## [What to produce]
Please copy every line of the data in which the string "Арматура" appears.

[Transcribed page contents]

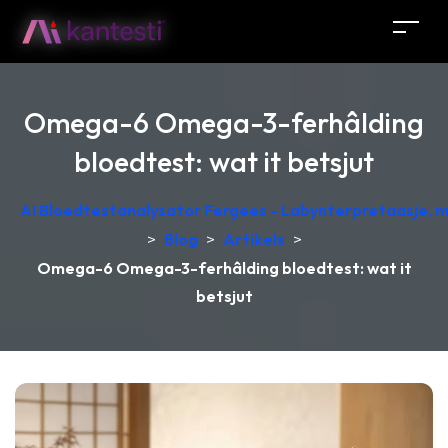
Omega-6 Omega-3-ferhâlding
bloedtest: wat it betsjut
AI Bloedtestanalysator Fergees - Labynterpretaasje, 
>
Blog
>
Artikels
>
Omega-6 Omega-3-ferhâlding bloedtest: wat it
betsjut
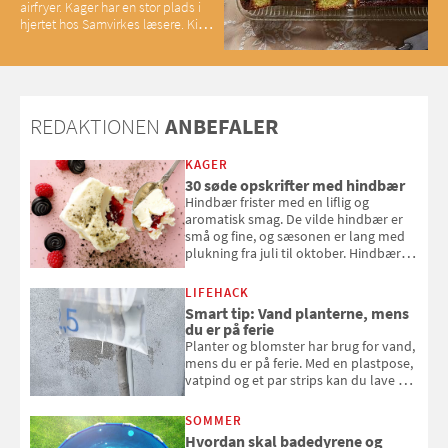
airfryer. Kager har en stor plads i
hjertet hos Samvirkes læsere. Kig
med og se alle favoritterne fra
2025
REDAKTIONEN
ANBEFALER
KAGER
30 søde opskrifter med hindbær
Hindbær frister med en liflig og
aromatisk smag. De vilde hindbær er
små og fine, og sæsonen er lang med
plukning fra juli til oktober. Hindbær
kan spises direkte fra busken, eller du
kan bruge dine hindbær i alt fra
LIFEHACK
bagværk og salater til is og syltning.
Smart tip: Vand planterne, mens
du er på ferie
Planter og blomster har brug for vand,
mens du er på ferie. Med en plastpose,
vatpind og et par strips kan du lave dit
eget vandingssystem, så du slipper for
at bede naboen om at vande eller
SOMMER
komme hjem til døde planter
Hvordan skal badedyrene og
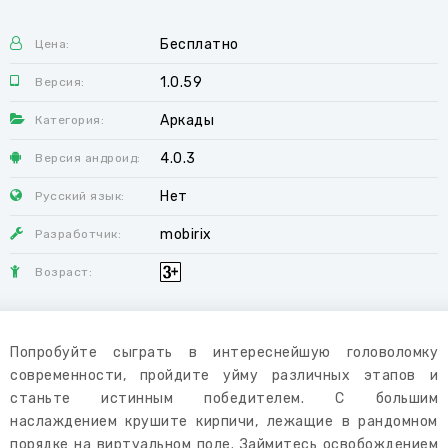
Бесплатно
Цена:
1.0.59
Версия:
Аркады
Категория:
4.0.3
Версия андроид:
Нет
Русский язык:
mobirix
Разработчик:
Возраст:
Попробуйте сыграть в интереснейшую головоломку
современности, пройдите уйму различных этапов и
станьте истинным победителем. С большим
наслаждением крушите кирпичи, лежащие в рандомном
порядке на виртуальном поле. Займитесь освобождением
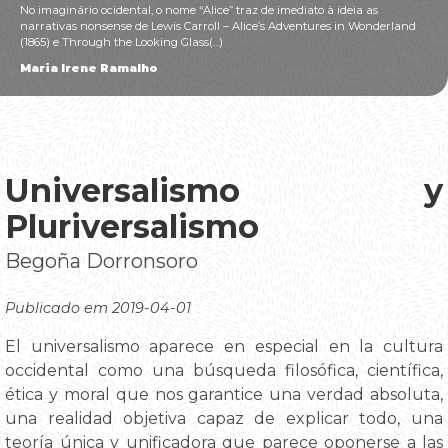
No imaginário ocidental, o nome “Alice” traz de imediato à ideia as
narrativas nonsense de Lewis Carroll – Alice’s Adventures in Wonderland
(1865) e Through the Looking Glass(...)
Maria Irene Ramalho
Universalismo y
Pluriversalismo
Begoña Dorronsoro
Publicado em 2019-04-01
El universalismo aparece en especial en la cultura
occidental como una búsqueda filosófica, científica,
ética y moral que nos garantice una verdad absoluta,
una realidad objetiva capaz de explicar todo, una
teoría única y unificadora que parece oponerse a las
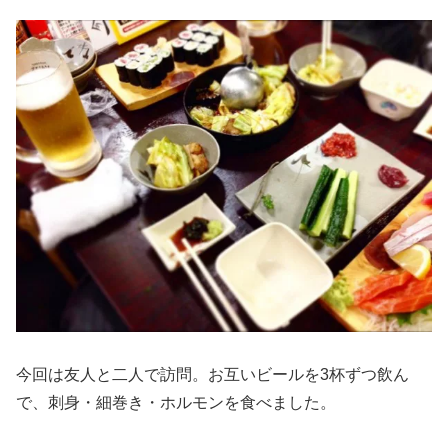
今回は友人と二人で訪問。お互いビールを3杯ずつ飲ん
で、刺身・細巻き・ホルモンを食べました。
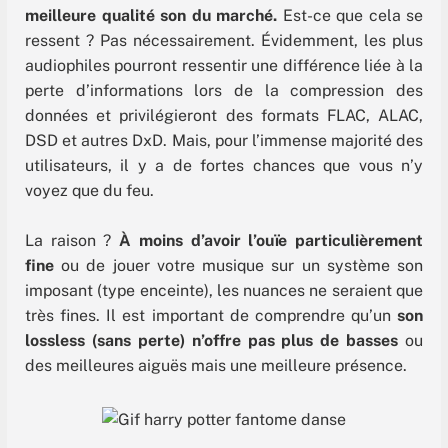
meilleure qualité son du marché.
Est-ce que cela se
ressent ? Pas nécessairement. Évidemment, les plus
audiophiles pourront ressentir une différence liée à la
perte d’informations lors de la compression des
données et privilégieront des formats FLAC, ALAC,
DSD et autres DxD. Mais, pour l’immense majorité des
utilisateurs, il y a de fortes chances que vous n’y
voyez que du feu.
La raison ?
À moins d’avoir l’ouïe particulièrement
fine
ou de jouer votre musique sur un système son
imposant (type enceinte), les nuances ne seraient que
très fines. Il est important de comprendre qu’un
son
lossless (sans perte) n’offre pas plus de basses
ou
des meilleures aiguës mais une meilleure présence.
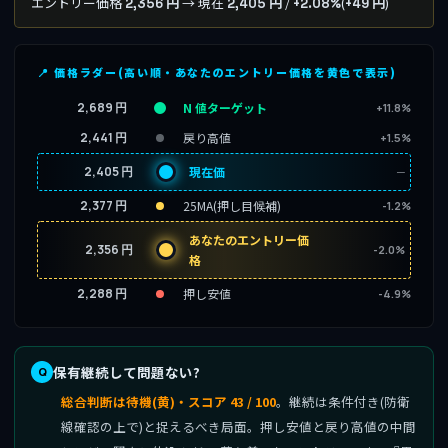
エントリー価格
→ 現在
/
(
)
2,356 円
2,405 円
+2.08%
+49 円
📍 価格ラダー(高い順・あなたのエントリー価格を黄色で表示)
2,689 円
N 値ターゲット
+11.8%
2,441 円
戻り高値
+1.5%
2,405 円
現在価
─
2,377 円
25MA(押し目候補)
-1.2%
あなたのエントリー価
2,356 円
-2.0%
格
2,288 円
押し安値
-4.9%
保有継続して問題ない?
総合判断は待機(黄)・スコア 43 / 100
。継続は条件付き(防衛
線確認の上で)と捉えるべき局面。押し安値と戻り高値の中間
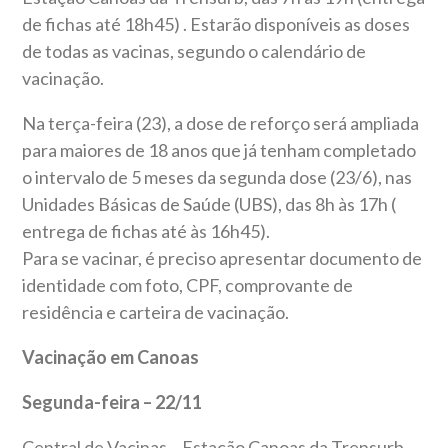
de fichas até 18h45) . Estarão disponíveis as doses
de todas as vacinas, segundo o calendário de
vacinação.
Na terça-feira (23), a dose de reforço será ampliada
para maiores de 18 anos que já tenham completado
o intervalo de 5 meses da segunda dose (23/6), nas
Unidades Básicas de Saúde (UBS), das 8h às 17h (
entrega de fichas até às 16h45).
Para se vacinar, é preciso apresentar documento de
identidade com foto, CPF, comprovante de
residência e carteira de vacinação.
Vacinação em Canoas
Segunda-feira – 22/11
Central de Vacinas – Estação Canoas da Trensurb,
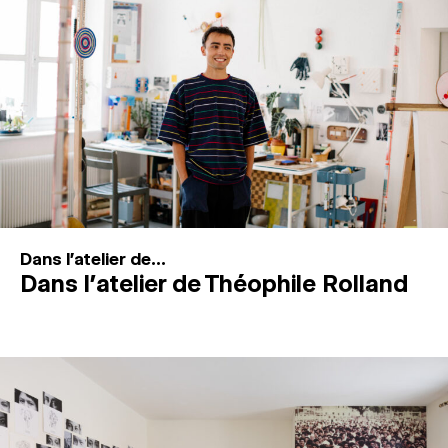
MAGAZINE
ESPACES DE PRATIQUE ARTISTIQUE
↓
Recherche
Connexion
↓
Dans l'atelier de...
Dans l’atelier de Théophile Rolland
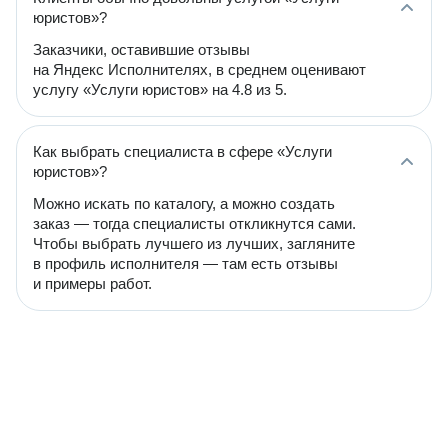
юристов»?
Заказчики, оставившие отзывы
на Яндекс Исполнителях, в среднем оценивают
услугу «Услуги юристов» на 4.8 из 5.
Как выбрать специалиста в сфере «Услуги
юристов»?
Можно искать по каталогу, а можно создать
заказ — тогда специалисты откликнутся сами.
Чтобы выбрать лучшего из лучших, загляните
в профиль исполнителя — там есть отзывы
и примеры работ.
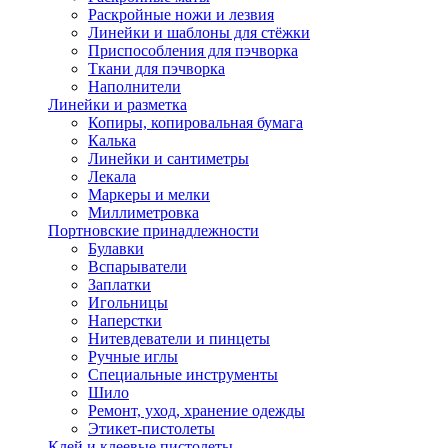
Раскройные ножи и лезвия
Линейки и шаблоны для стёжки
Приспособления для пэчворка
Ткани для пэчворка
Наполнители
Линейки и разметка
Копиры, копировальная бумага
Калька
Линейки и сантиметры
Лекала
Маркеры и мелки
Миллиметровка
Портновские принадлежности
Булавки
Вспарыватели
Заплатки
Игольницы
Наперстки
Нитевдеватели и пинцеты
Ручные иглы
Специальные инструменты
Шило
Ремонт, уход, хранение одежды
Этикет-пистолеты
Клей и клеевые пистолеты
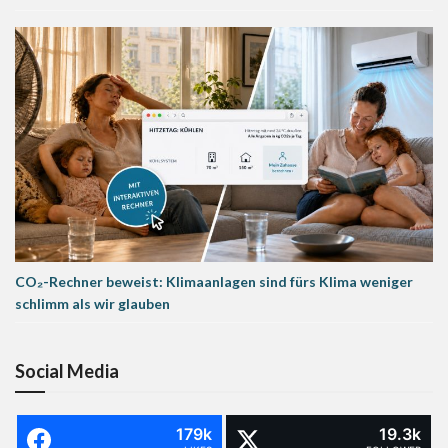
CO₂-Rechner beweist: Klimaanlagen sind fürs Klima weniger
schlimm als wir glauben
Social Media
179k
19.3k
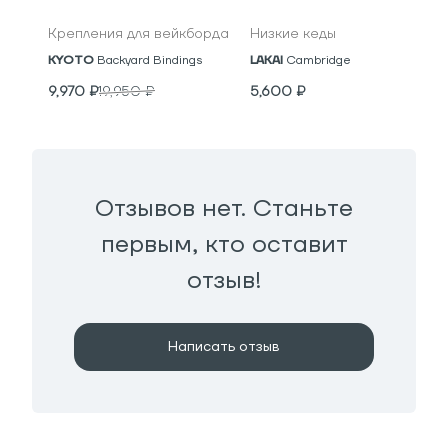
Крепления для вейкборда
Низкие кеды
KYOTO
Backyard Bindings
LAKAI
Cambridge
9,970
₽
19,950
₽
5,600
₽
Отзывов нет. Станьте
первым, кто оставит
отзыв!
Написать отзыв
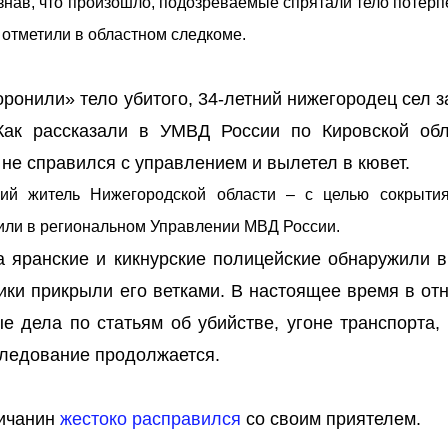
нав, что произошло, подозреваемые спрятали тело потерп
– отметили в областном следкоме.
ронили» тело убитого, 34-летний нижегородец сел з
Как рассказали в УМВД России по Кировской обл
не справился с управлением и вылетел в кювет.
ний житель Нижегородской области – с целью сокрыти
или в региональном Управлении МВД России.
а яранские и кикнурские полицейские обнаружили в
ики прикрыли его ветками. В настоящее время в от
 дела по статьям об убийстве, угоне транспорта, 
следование продолжается.
ничанин
жестоко расправился
со своим приятелем.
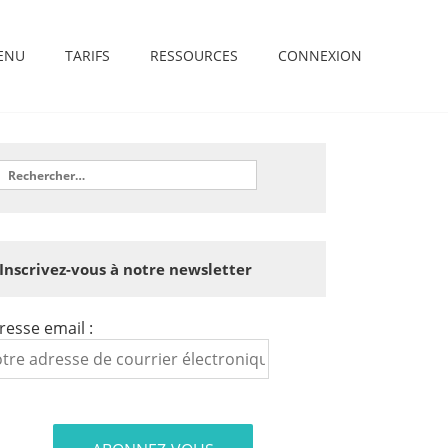
ENU
TARIFS
RESSOURCES
CONNEXION
Inscrivez-vous à notre newsletter
resse email :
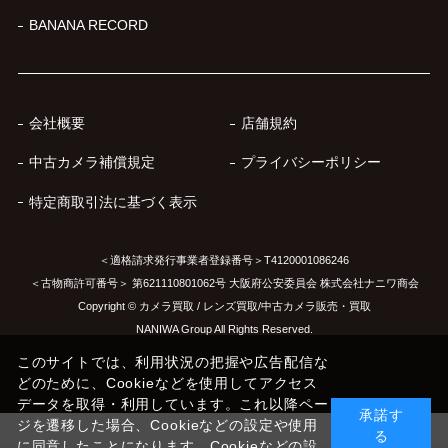
BANANA RECORD
会社概要
店舗規約
中古カメラ補償規定
プライバシーポリシー
特定商取引法に基づく表示
＜適格請求発行事業者登録番号＞T4120001086246
＜古物商許可番号＞ 第621110801062号 大阪府公安委員会 株式会社ナニワ商会
Copyright © カメラ買取 / レンズ買取/中古カメラ販売・買取
NANIWA Group All Rights Reserved.
このサイトでは、利用状況の把握や広告配信な
どのために、Cookieなどを使用してアクセス
データを取得・利用しています。これ以降ペー
承諾す
ジを遷移した場合、Cookieなどの設定や使用
る
に同意したことになります。Cookieなどの設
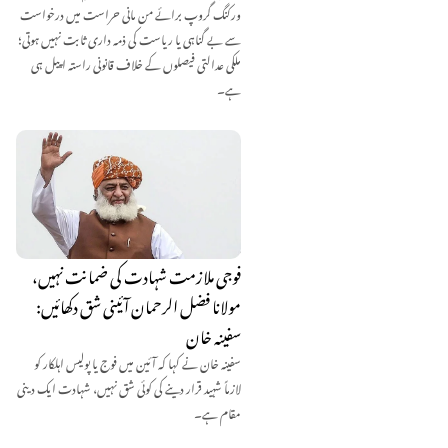
ورکنگ گروپ برائے من مانی حراست میں درخواست
سے بے گناہی یا ریاست کی ذمہ داری ثابت نہیں ہوتی؛
ملکی عدالتی فیصلوں کے خلاف قانونی راستہ اپیل ہی
ہے۔
فوجی ملازمت شہادت کی ضمانت نہیں،
مولانا فضل الرحمان آئینی شق دکھائیں:
سفینہ خان
سفینہ خان نے کہا کہ آئین میں فوج یا پولیس اہلکار کو
لازماً شہید قرار دینے کی کوئی شق نہیں، شہادت ایک دینی
مقام ہے۔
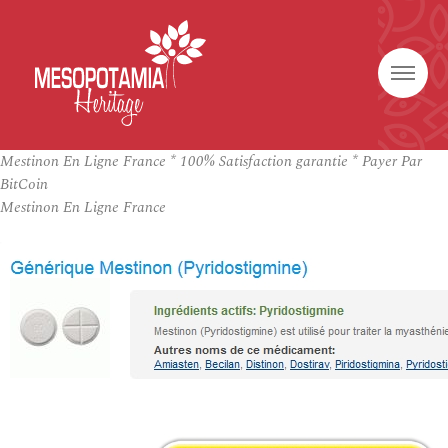
Mestinon En Ligne France * 100% Satisfaction garantie * Payer Par
BitCoin
Mestinon En Ligne France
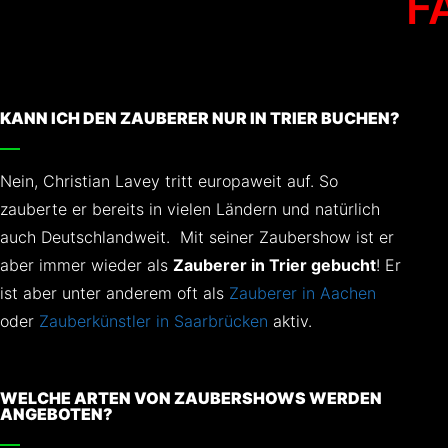
F
KANN ICH DEN ZAUBERER NUR IN TRIER BUCHEN?
Nein, Christian Lavey tritt europaweit auf. So
zauberte er bereits in vielen Ländern und natürlich
auch Deutschlandweit. Mit seiner Zaubershow ist er
aber immer wieder als
Zauberer in Trier gebucht
! Er
ist aber unter anderem oft als
Zauberer in Aachen
oder
Zauberkünstler in Saarbrücken
aktiv.
WELCHE ARTEN VON ZAUBERSHOWS WERDEN
ANGEBOTEN?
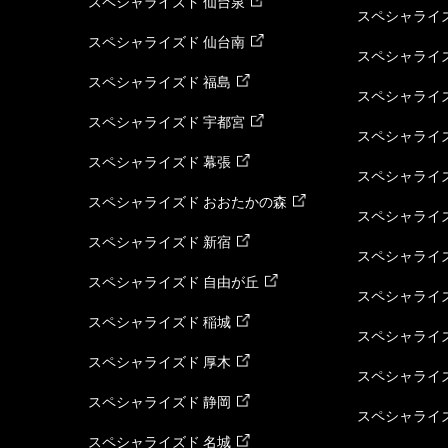
スペシャライズド 仙台泉
スペシャライズ
スペシャライズド 仙台南
スペシャライズ
スペシャライズド 福島
スペシャライ
スペシャライズド 宇都宮
スペシャライズ
スペシャライズド 幕張
スペシャライズ
スペシャライズド おおたかの森
スペシャライ
スペシャライズド 新宿
スペシャライズ
スペシャライズド 自由が丘
スペシャライズ
スペシャライズド 稲城
スペシャライズ
スペシャライズド 厚木
スペシャライズ
スペシャライズド 静岡
スペシャライズ
スペシャライズド 名城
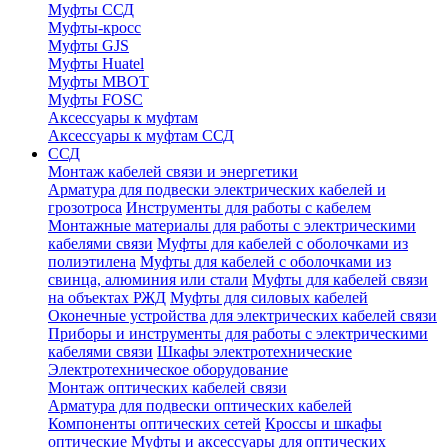
Муфты ССД
Муфты-кросс
Муфты GJS
Муфты Huatel
Муфты МВОТ
Муфты FOSC
Аксессуары к муфтам
Аксессуары к муфтам ССД
ССД
Монтаж кабелей связи и энергетики
Арматура для подвески электрических кабелей и
грозотроса
Инструменты для работы с кабелем
Монтажные материалы для работы с электрическими
кабелями связи
Муфты для кабелей с оболочками из
полиэтилена
Муфты для кабелей с оболочками из
свинца, алюминия или стали
Муфты для кабелей связи
на объектах РЖД
Муфты для силовых кабелей
Оконечные устройства для электрических кабелей связи
Приборы и инструменты для работы с электрическими
кабелями связи
Шкафы электротехнические
Электротехническое оборудование
Монтаж оптических кабелей связи
Арматура для подвески оптических кабелей
Компоненты оптических сетей
Кроссы и шкафы
оптические
Муфты и аксессуары для оптических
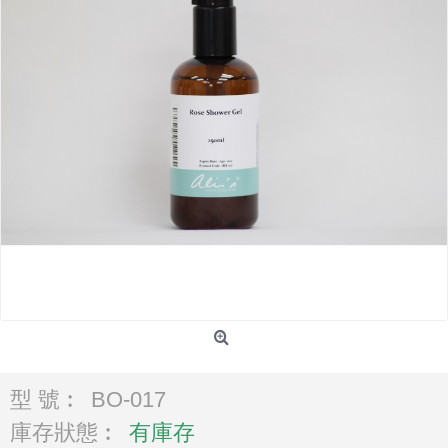
型 號︰
BO-017
庫存狀態︰
有庫存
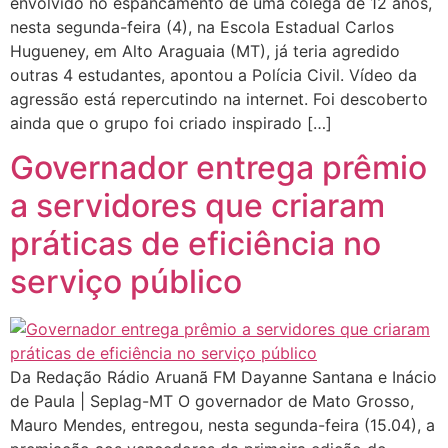
envolvido no espancamento de uma colega de 12 anos,
nesta segunda-feira (4), na Escola Estadual Carlos
Hugueney, em Alto Araguaia (MT), já teria agredido
outras 4 estudantes, apontou a Polícia Civil. Vídeo da
agressão está repercutindo na internet. Foi descoberto
ainda que o grupo foi criado inspirado […]
Governador entrega prêmio
a servidores que criaram
práticas de eficiência no
serviço público
Da Redação Rádio Aruanã FM Dayanne Santana e Inácio
de Paula | Seplag-MT O governador de Mato Grosso,
Mauro Mendes, entregou, nesta segunda-feira (15.04), a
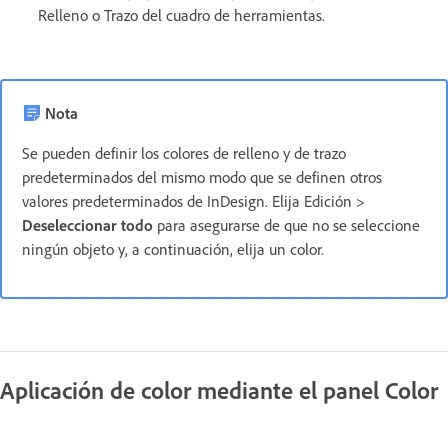
Relleno o Trazo del cuadro de herramientas.
Nota
Se pueden definir los colores de relleno y de trazo
predeterminados del mismo modo que se definen otros
valores predeterminados de InDesign. Elija Edición >
Deseleccionar todo
para asegurarse de que no se seleccione
ningún objeto y, a continuación, elija un color.
Aplicación de color mediante el panel Color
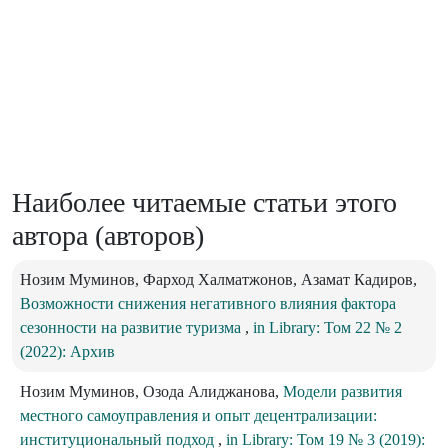
Наиболее читаемые статьи этого
автора (авторов)
Нозим Муминов, Фарход Халматжонов, Азамат Кадиров,
Возможности снижения негативного влияния фактора
сезонности на развитие туризма
,
in Library: Том 22 № 2
(2022): Архив
Нозим Муминов, Озода Алиджанова,
Модели развития
местного самоуправления и опыт децентрализации:
институциональный подход
,
in Library: Том 19 № 3 (2019):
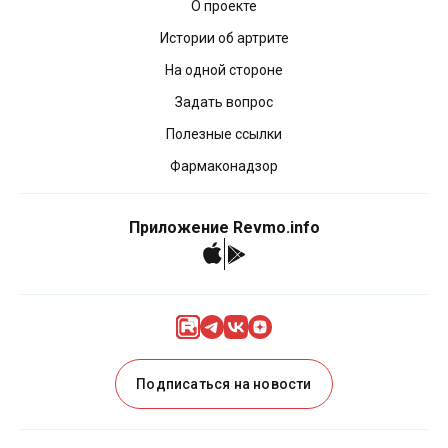
О проекте
Истории об артрите
На одной стороне
Задать вопрос
Полезные ссылки
Фармаконадзор
Приложение Revmo.info
Подписаться на новости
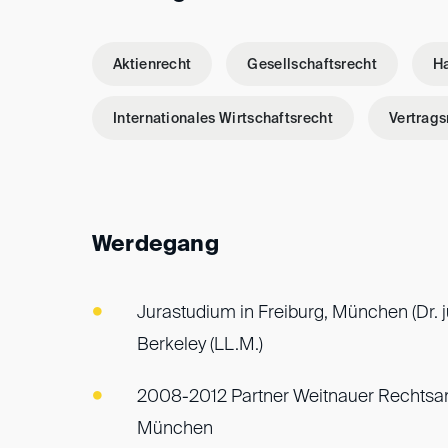
Aktienrecht
Gesellschaftsrecht
H
Internationales Wirtschaftsrecht
Vertrags
Werdegang
Jurastudium in Freiburg, München (Dr. j
Berkeley (LL.M.)
2008-2012 Partner Weitnauer Rechtsa
München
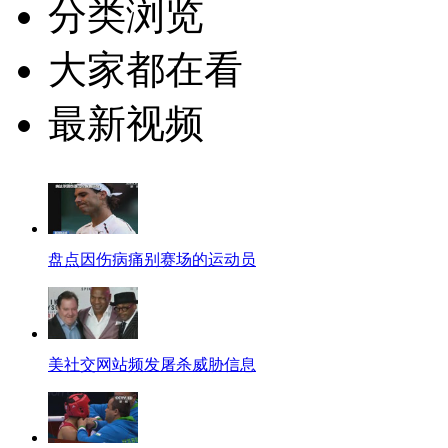
分类浏览
大家都在看
最新视频
盘点因伤病痛别赛场的运动员
美社交网站频发屠杀威胁信息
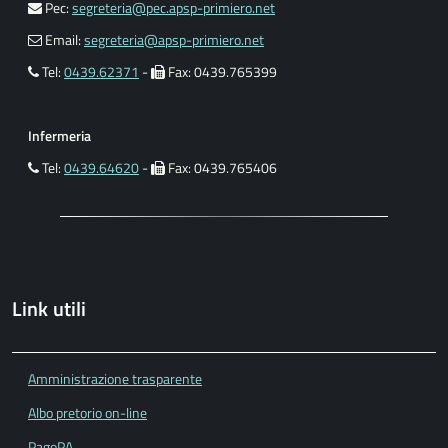
Pec:
segreteria@pec.apsp-primiero.net
Email:
segreteria@apsp-primiero.net
Tel:
0439.62371
-
Fax: 0439.765399
Infermeria
Tel:
0439.64620
-
Fax: 0439.765406
Link utili
Amministrazione trasparente
Albo pretorio on-line
PagoPA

## [Response]
Арматура для подвески электрических кабелей и
Арматура для подвески оптических кабелей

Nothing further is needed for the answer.